[[ Information open ]]
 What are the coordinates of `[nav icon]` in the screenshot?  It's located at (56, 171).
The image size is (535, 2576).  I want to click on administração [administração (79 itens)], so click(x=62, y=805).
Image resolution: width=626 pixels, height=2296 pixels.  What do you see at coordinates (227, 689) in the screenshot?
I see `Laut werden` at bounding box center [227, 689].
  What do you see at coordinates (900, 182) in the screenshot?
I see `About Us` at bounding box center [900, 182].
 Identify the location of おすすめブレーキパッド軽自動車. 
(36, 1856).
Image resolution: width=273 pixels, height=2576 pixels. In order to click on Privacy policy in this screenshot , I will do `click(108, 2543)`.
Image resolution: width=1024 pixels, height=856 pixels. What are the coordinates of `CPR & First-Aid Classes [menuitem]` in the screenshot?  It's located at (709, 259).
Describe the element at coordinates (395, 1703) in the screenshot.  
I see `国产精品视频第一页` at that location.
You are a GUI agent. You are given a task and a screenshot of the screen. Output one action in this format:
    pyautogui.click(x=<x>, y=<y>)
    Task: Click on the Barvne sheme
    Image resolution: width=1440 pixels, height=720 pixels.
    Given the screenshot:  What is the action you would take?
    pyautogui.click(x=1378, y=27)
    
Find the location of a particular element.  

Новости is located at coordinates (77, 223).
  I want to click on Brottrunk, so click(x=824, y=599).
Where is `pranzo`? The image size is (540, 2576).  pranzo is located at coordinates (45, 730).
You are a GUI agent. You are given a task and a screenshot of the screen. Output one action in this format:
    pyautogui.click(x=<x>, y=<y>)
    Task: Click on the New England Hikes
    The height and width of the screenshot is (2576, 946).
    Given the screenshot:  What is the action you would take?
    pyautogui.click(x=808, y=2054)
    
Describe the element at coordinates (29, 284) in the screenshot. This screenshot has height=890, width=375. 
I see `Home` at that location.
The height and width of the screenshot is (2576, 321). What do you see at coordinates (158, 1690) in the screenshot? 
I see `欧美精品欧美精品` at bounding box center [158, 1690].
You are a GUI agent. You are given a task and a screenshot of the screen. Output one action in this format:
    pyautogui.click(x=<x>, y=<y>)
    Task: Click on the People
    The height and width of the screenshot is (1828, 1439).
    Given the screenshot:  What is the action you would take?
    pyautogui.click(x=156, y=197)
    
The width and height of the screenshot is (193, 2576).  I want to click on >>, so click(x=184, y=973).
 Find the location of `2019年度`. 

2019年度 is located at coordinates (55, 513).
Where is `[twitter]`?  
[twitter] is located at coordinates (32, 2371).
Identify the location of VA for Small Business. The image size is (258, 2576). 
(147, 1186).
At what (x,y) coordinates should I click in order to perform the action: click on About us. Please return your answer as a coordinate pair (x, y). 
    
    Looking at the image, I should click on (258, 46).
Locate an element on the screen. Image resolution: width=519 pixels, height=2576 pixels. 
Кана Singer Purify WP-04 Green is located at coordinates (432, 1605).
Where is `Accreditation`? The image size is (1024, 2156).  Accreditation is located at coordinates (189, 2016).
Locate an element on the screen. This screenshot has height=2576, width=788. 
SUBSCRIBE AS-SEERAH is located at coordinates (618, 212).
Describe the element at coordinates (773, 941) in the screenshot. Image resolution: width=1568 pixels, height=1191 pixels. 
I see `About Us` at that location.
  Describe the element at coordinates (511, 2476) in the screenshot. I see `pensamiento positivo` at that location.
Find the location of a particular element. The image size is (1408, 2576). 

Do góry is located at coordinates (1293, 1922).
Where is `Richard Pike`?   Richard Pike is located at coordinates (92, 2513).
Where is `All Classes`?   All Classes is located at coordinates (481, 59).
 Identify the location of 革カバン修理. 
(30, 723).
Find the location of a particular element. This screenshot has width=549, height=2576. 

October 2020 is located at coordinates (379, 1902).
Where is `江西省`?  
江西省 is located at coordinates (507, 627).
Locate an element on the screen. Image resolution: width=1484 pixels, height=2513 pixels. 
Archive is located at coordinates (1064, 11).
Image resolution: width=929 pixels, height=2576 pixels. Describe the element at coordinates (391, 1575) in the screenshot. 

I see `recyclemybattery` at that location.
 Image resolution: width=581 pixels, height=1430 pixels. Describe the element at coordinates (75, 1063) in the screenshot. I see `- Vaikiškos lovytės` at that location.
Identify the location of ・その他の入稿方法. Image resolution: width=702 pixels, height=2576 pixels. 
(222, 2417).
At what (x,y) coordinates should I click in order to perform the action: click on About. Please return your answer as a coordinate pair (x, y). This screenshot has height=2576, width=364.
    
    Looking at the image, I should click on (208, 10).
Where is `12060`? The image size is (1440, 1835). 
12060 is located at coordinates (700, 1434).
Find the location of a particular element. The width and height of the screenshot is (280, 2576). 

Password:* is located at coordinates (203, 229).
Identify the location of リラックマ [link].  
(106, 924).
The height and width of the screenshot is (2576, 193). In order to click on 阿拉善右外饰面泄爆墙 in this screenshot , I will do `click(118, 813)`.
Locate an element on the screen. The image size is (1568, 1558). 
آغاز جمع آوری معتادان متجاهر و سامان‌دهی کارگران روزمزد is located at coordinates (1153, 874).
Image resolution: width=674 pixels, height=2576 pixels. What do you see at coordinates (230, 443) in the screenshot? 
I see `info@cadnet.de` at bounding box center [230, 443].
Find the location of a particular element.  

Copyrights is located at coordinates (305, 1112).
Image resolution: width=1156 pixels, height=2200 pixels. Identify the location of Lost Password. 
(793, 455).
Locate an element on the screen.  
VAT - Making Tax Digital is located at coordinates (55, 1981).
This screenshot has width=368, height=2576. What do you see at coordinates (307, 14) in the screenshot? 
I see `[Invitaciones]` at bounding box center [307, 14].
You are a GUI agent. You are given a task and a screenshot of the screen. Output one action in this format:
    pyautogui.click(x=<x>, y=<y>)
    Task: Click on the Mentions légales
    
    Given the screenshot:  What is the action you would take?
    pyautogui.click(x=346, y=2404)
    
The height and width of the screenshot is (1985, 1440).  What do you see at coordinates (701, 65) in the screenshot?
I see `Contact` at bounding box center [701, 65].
[[ Information closed ]]
Among the entries above, how many lines hold the string "Classes"? Respond with nothing but the number.

2